Dr David Bade from the Queensland Children's Hospital has trialled the technique and agrees that using the 3D-printed guides reduces his surgical time.
“This is particularly so with very difficult deformity cases,” he said. “With less surgical time, there are less X-rays and radiation doses, and less blood loss for these young patients.”
Dr Barzan explained that before the digital twins were created, “surgeons would have to cut out X-rays and move the pieces back and forth”.
Now, surgeons can use computerised replicas of the children’s bones, muscles and the way they move to understand how their hips will move after the surgery, to make the best virtual plan.
Dr Barzan designed a system to translate those virtual plans to the operating theatre, using 3D-printed surgical guides individually matched to each patient’s body. The system leads to decreased radiation and every patient recovers back to normal walking.
“Nine months later, all of the children could walk normally, sit and play pain-free,” Dr Barzan said.
Dr David Bade said that the innovation “helps me, as a surgeon, get the best result on the table, and also helps the patient get a more accurate result and better outcome long term”.
“This type of pre-planning and patient-specific cutting guides can be used in multiple areas of the body and in multiple deformities.”

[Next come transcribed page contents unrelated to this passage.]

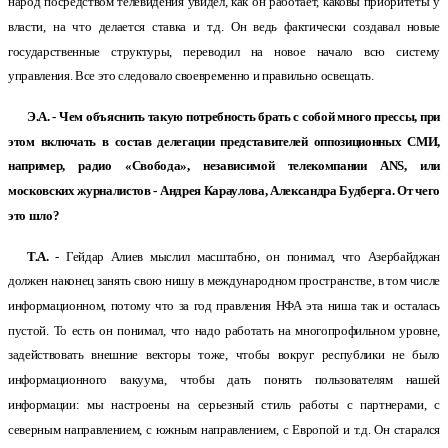
народ посредством телевидения увидел, как он работает, каковы приоритеты у
власти, на что делается ставка и т.д. Он ведь фактически создавал новые
государственные структуры, переводил на новое начало всю систему
управления. Все это следовало своевременно и правильно освещать.
Э.А. - Чем объяснить такую потребность брать с собой много прессы, при
этом включать в состав делегации представителей оппозиционных СМИ,
например, радио «Свобода», независимой телекомпании АNS, или
московских журналистов - Андрея Караулова, Александра Будберга. От чего
это шло?
Т.А.
- Гейдар Алиев мыслил масштабно, он понимал, что Азербайджан
должен наконец занять свою нишу в международном пространстве, в том числе
информационном, потому что за год правления НФА эта ниша так и осталась
пустой. То есть он понимал, что надо работать на многопрофильном уровне,
задействовать внешние векторы тоже, чтобы вокруг республики не было
информационного вакуума, чтобы дать понять пользователям нашей
информации: мы настроены на серьезный стиль работы с партнерами, с
северным направлением, с южным направлением, с Европой и т.д. Он старался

The only treatment for children with severe hip deformities is surgery. Such deformities can occur through trauma, infection or being born with them.
Dr Barzan won this year’s Fresh Science Judge’s Choice Award (Southeast Queensland) for her work. The competition is national, and helps early-career researchers find and share their stories of discovery.
The program takes up-and-coming researchers with no media experience and turns them into spokespeople for science, giving them a taste of life in the limelight, with a day of media training and pitching experience, and a public event in their home state.
Dr Barzan was supervised by Associate Professor Christopher Carty, a Principal Research Fellow at the Griffith School of SHS — Allied Health Science.